Wednesday, March 23, 2005

Let Us Now Praise Old Jewish Men

This just kills me.

Jeff (Jim) Gannon (Guckert), apparently starved for media attention despite his claims of persecution at the hands of liberal bloggers, deigned to grant an interview to the New York Times a couple of days ago. It is not to be missed.

Here’s my favorite part:

NY Times: Scott McClellan, the press secretary to President Bush, called on you and allowed you to ask questions on a nearly daily basis. What, exactly, is your relationship with him?

I was just another guy in the press room. Did I try to curry favor with him? Sure. When he got married, I left a wedding card for him in the press office. People are saying this proves there is some link. But as Einstein said, "Sometimes a wedding card is just a wedding card.''

NY Times: You mean like "sometimes a cigar is just a cigar''? That wasn't Einstein. That was Freud.

Oh, Freud. O.K. I got my old Jewish men confused.

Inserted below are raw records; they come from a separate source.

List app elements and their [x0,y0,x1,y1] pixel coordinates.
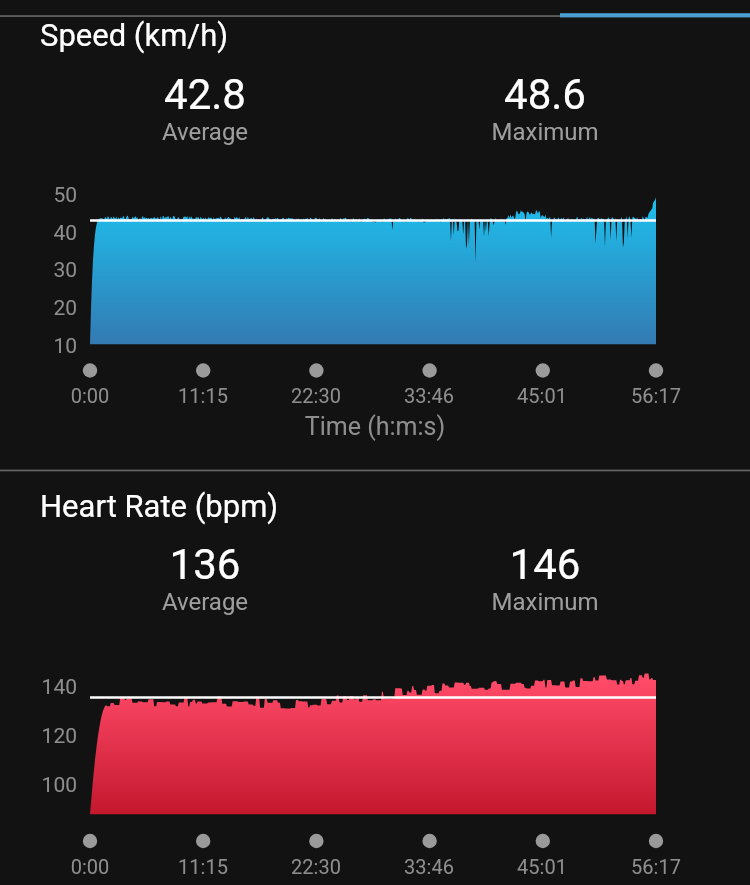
staticText: Average [85,588,325,616]
staticText: Time (h:m:s) [255,412,495,441]
staticText: 30 [0,258,77,283]
staticText: Maximum [425,588,665,616]
staticText: 11:15 [133,384,273,407]
staticText: 22:30 [246,384,386,407]
staticText: 140 [0,675,77,700]
staticText: Average [85,118,325,146]
staticText: 22:30 [246,855,386,878]
staticText: 10 [0,334,77,359]
staticText: Heart Rate (bpm) [40,488,279,524]
staticText: Speed (km/h) [40,17,229,53]
staticText: 136 [85,540,325,589]
staticText: 0:00 [20,855,160,878]
staticText: 56:17 [586,384,726,407]
staticText: 20 [0,296,77,321]
staticText: 33:46 [359,384,499,407]
button[interactable]: Heart rate chart, average 136, maximum 1… [0,470,750,885]
staticText: 146 [425,540,665,589]
staticText: 56:17 [586,855,726,878]
staticText: 120 [0,724,77,749]
staticText: 100 [0,773,77,798]
staticText: 40 [0,221,77,246]
staticText: 45:01 [472,855,612,878]
staticText: 33:46 [359,855,499,878]
staticText: Maximum [425,118,665,146]
staticText: 0:00 [20,384,160,407]
staticText: 45:01 [472,384,612,407]
button[interactable]: Speed chart, average 42.8, maximum 48.6 [0,0,750,470]
staticText: 48.6 [425,70,665,119]
staticText: 42.8 [85,70,325,119]
staticText: 50 [0,183,77,208]
staticText: 11:15 [133,855,273,878]
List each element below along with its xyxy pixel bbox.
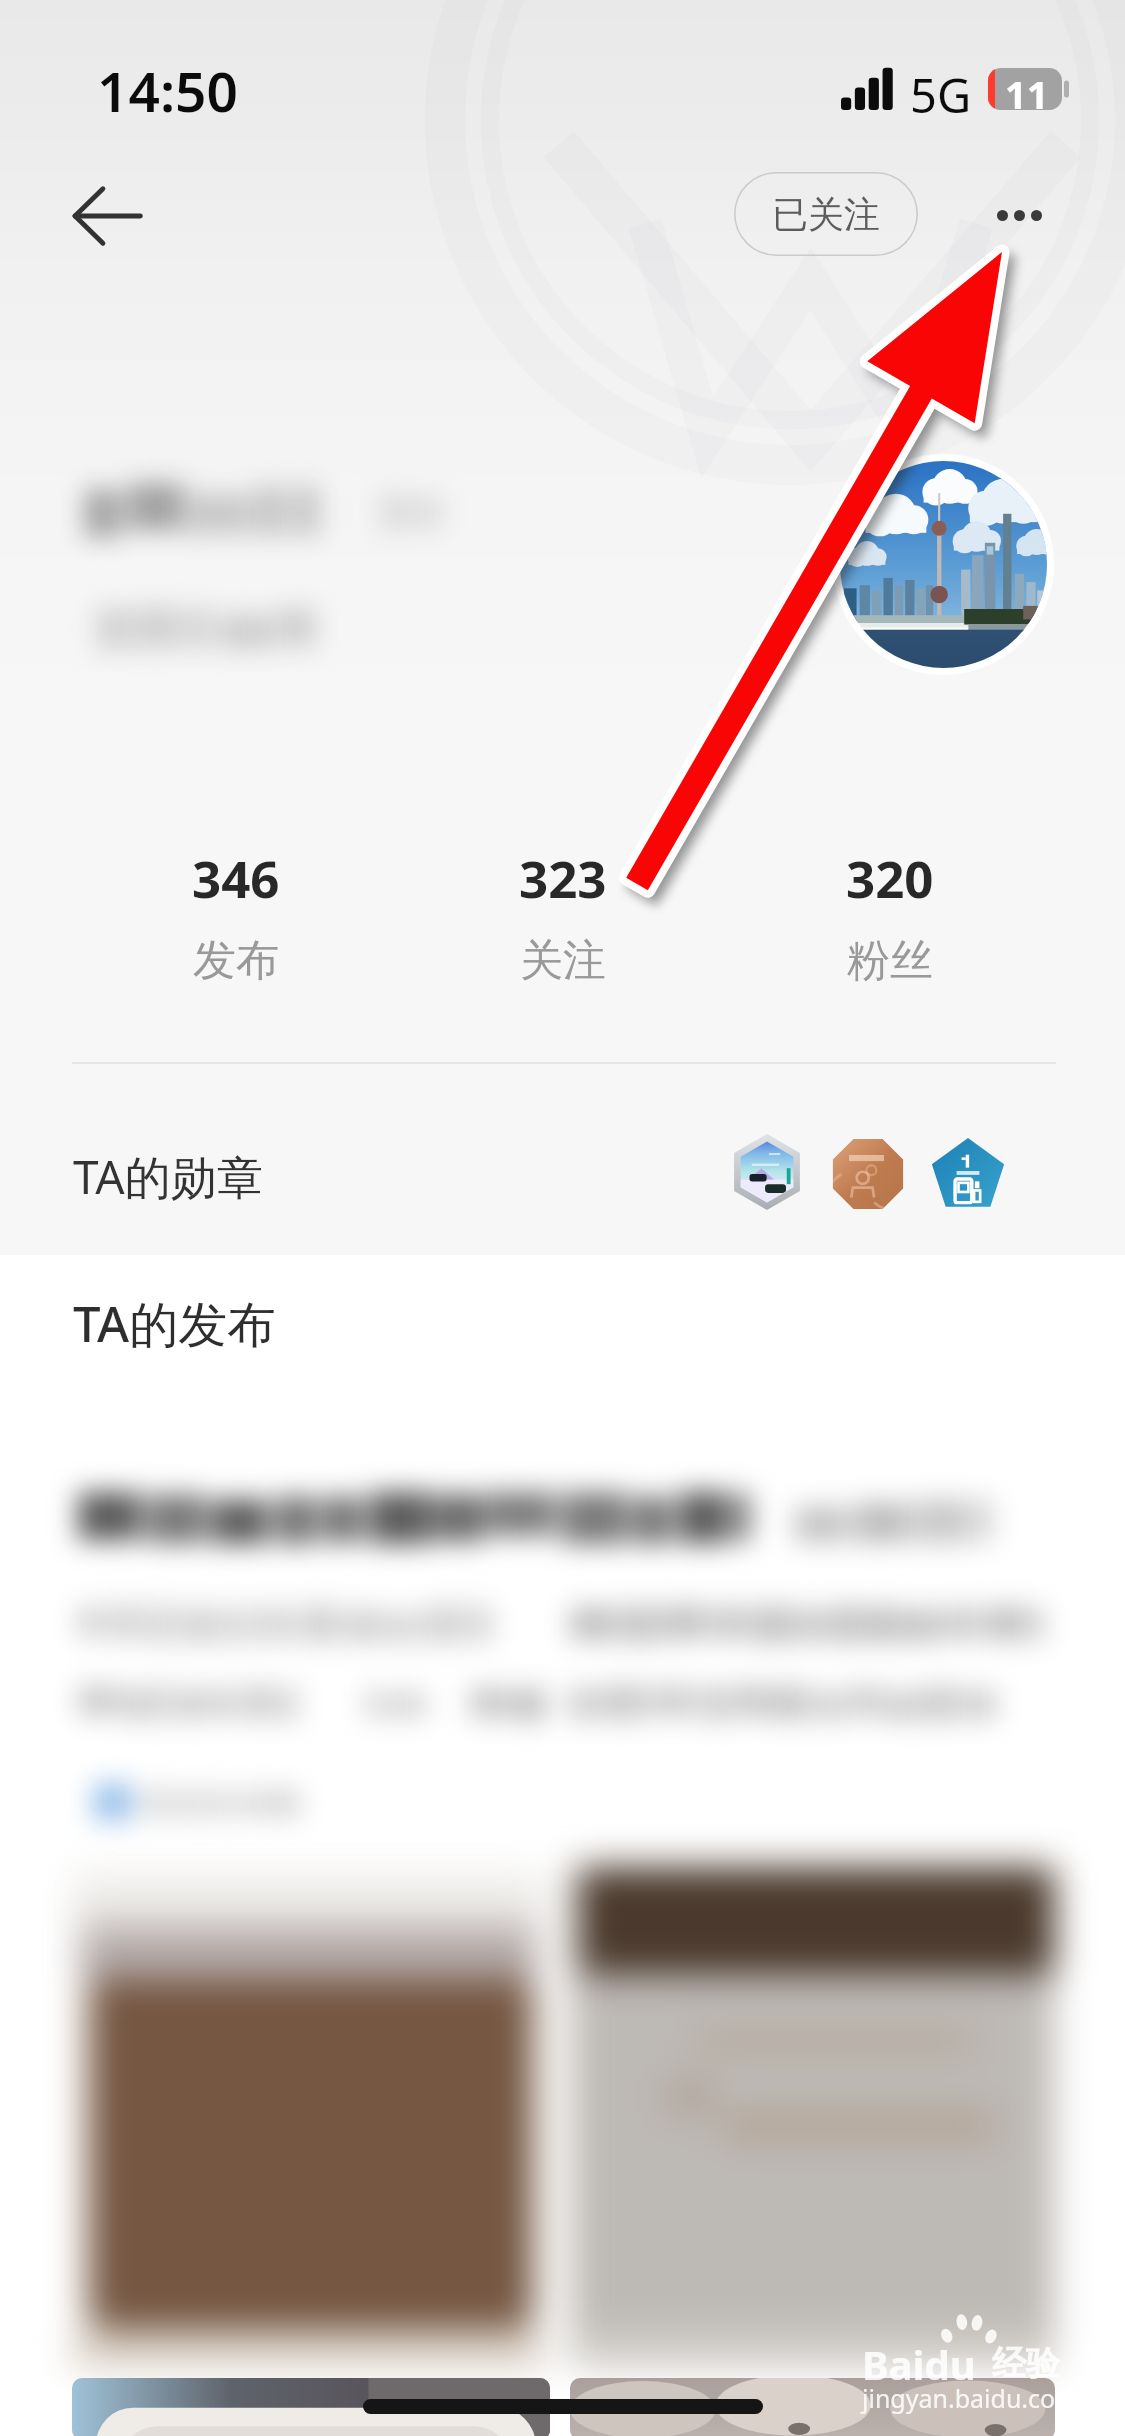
staticText: 11 <box>1005 68 1049 110</box>
staticText: 346 <box>192 843 280 912</box>
button[interactable]: 已关注 <box>734 172 918 256</box>
button[interactable]: 323 <box>399 843 726 988</box>
button[interactable]: Post photo 1 <box>72 1867 545 2367</box>
staticText: 323 <box>519 843 607 912</box>
staticText: 经验 <box>992 2342 1060 2385</box>
staticText: TA的发布 <box>73 1290 277 1357</box>
button[interactable]: Post photo 2 <box>570 1867 1055 2367</box>
button[interactable]: Profile photo <box>833 454 1054 675</box>
staticText: Baidu <box>862 2337 976 2391</box>
button[interactable]: 320 <box>726 843 1053 988</box>
button[interactable]: TA的勋章 <box>0 1100 1125 1248</box>
staticText: 已关注 <box>772 192 880 237</box>
staticText: 320 <box>846 843 934 912</box>
staticText: 关注 <box>520 934 606 988</box>
staticText: 14:50 <box>97 53 239 128</box>
staticText: jingyan.baidu.com <box>862 2381 1079 2415</box>
button[interactable]: 346 <box>72 843 399 988</box>
button[interactable]: Back <box>52 161 162 271</box>
staticText: 粉丝 <box>847 934 933 988</box>
staticText: 5G <box>910 63 972 127</box>
staticText: TA的勋章 <box>73 1145 263 1208</box>
button[interactable]: More options <box>965 172 1073 258</box>
button[interactable]: Post <box>60 1465 1065 1845</box>
staticText: 发布 <box>193 934 279 988</box>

NY Times: You should learn the difference between them if you want to work in journalism.

Damn straight. God knows we need more male prostitutes in the journalism racket, if only to balance out raging sluts like Ann Coulter and Maggie Gallagher.

So to help Jeff (Jim) out, here’s my Pocket Guide to Old Jewish Men:

Moses: Robes, long beard, messianic complex. Tended to get lost for 40 years at a stretch. Last seen carrying two stone tablets toward a burning bush. Looks a lot like Charlton Heston. Not to be confused with Moses Malone, who averaged 21 points per game in a 20-year NBA career.

Jesus H. Christ: Not old by today’s standards, but back then 33 was pushing it. Messianic complex. Tended to bleed in strange places. Continues to be a big hit with Christian Caucasians, though he was neither. Looks only slightly like Charlton Heston.

Bob Dylan: Actual name, Robert Zimmerman. Singer. Wears eyeliner. Messianic complex. Can’t really carry a tune, but plays a mean harmonica. Doesn’t look a thing like Charlton Heston.

All other Old Jewish Men are pretty much a variation on one of these three, so if you memorize this trio you’re all set. Bet you didn’t realize being a journalist could be so easy.